**What you need to do**:
Among the entries below, find the lines with the word "Paul" and copy them.

══ Recorded data ══

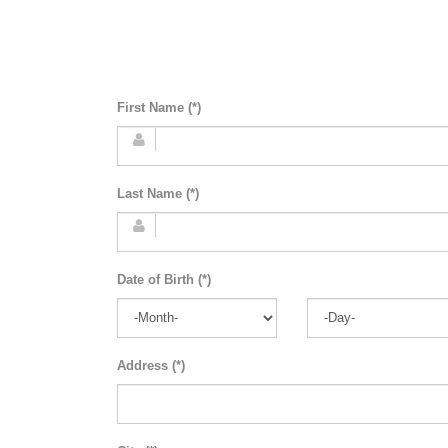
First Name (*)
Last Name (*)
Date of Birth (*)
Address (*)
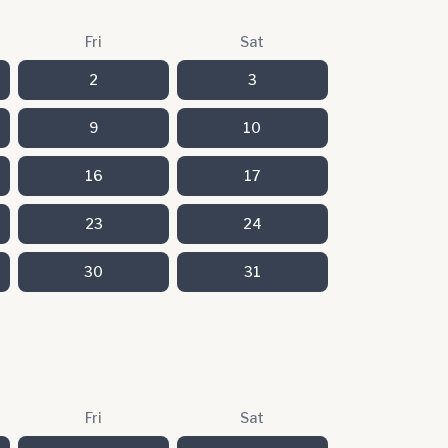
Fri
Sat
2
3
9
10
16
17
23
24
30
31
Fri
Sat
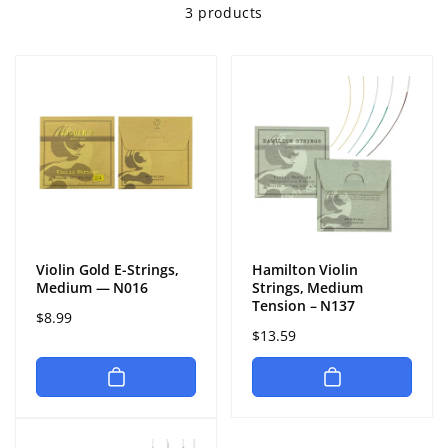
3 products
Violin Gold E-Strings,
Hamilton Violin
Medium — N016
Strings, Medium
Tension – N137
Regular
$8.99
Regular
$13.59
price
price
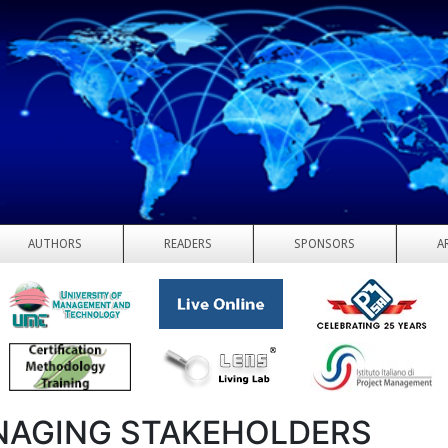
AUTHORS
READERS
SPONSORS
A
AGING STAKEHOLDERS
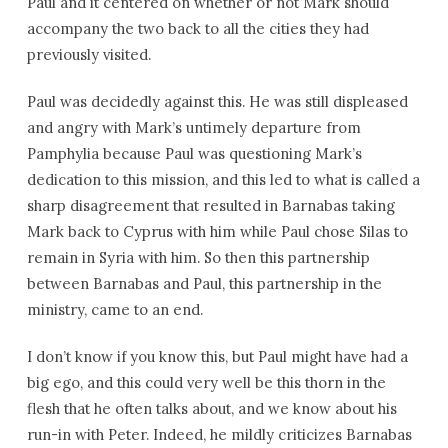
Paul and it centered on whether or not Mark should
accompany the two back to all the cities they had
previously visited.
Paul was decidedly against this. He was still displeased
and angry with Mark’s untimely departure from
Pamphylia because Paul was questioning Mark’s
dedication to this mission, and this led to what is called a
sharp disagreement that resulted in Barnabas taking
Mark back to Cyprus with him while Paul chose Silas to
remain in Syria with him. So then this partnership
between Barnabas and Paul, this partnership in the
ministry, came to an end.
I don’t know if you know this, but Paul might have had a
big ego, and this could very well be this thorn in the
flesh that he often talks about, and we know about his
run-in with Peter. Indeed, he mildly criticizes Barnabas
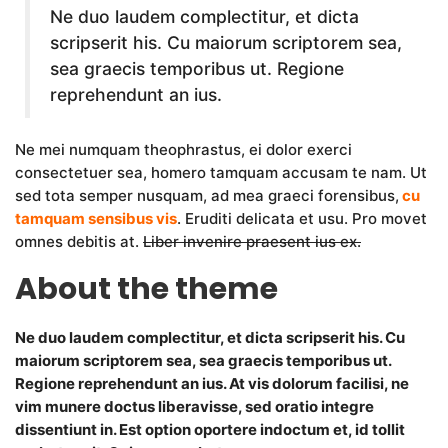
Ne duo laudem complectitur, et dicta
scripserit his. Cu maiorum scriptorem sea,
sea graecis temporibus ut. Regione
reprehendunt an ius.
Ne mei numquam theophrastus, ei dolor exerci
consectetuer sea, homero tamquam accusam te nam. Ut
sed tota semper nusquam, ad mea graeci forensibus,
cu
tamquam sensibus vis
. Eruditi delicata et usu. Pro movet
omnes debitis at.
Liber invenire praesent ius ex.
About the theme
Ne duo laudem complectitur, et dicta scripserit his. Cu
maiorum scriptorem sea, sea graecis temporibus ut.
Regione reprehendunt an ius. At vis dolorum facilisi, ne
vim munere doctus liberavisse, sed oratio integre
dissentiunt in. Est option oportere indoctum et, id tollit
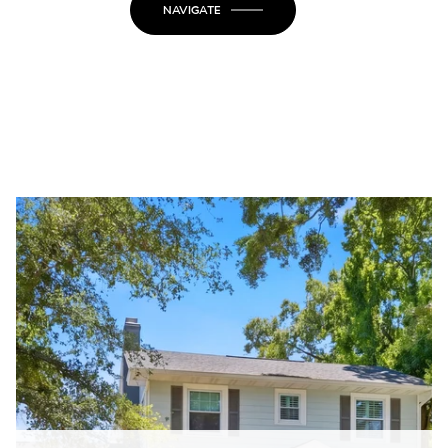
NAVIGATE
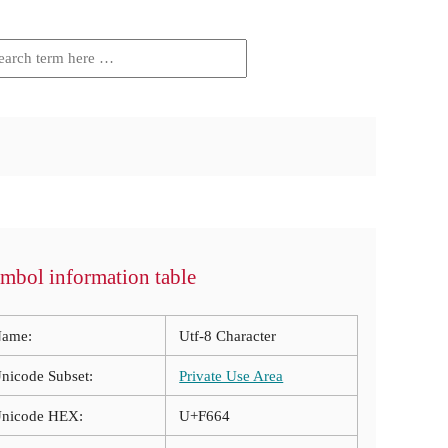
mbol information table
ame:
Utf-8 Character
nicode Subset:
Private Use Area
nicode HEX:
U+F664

═══

**Exercise response**:
Paul and it centered on whether or not Mark should
Paul was decidedly against this. He was still displeased
Pamphylia because Paul was questioning Mark’s
Mark back to Cyprus with him while Paul chose Silas to
between Barnabas and Paul, this partnership in the
I don’t know if you know this, but Paul might have had a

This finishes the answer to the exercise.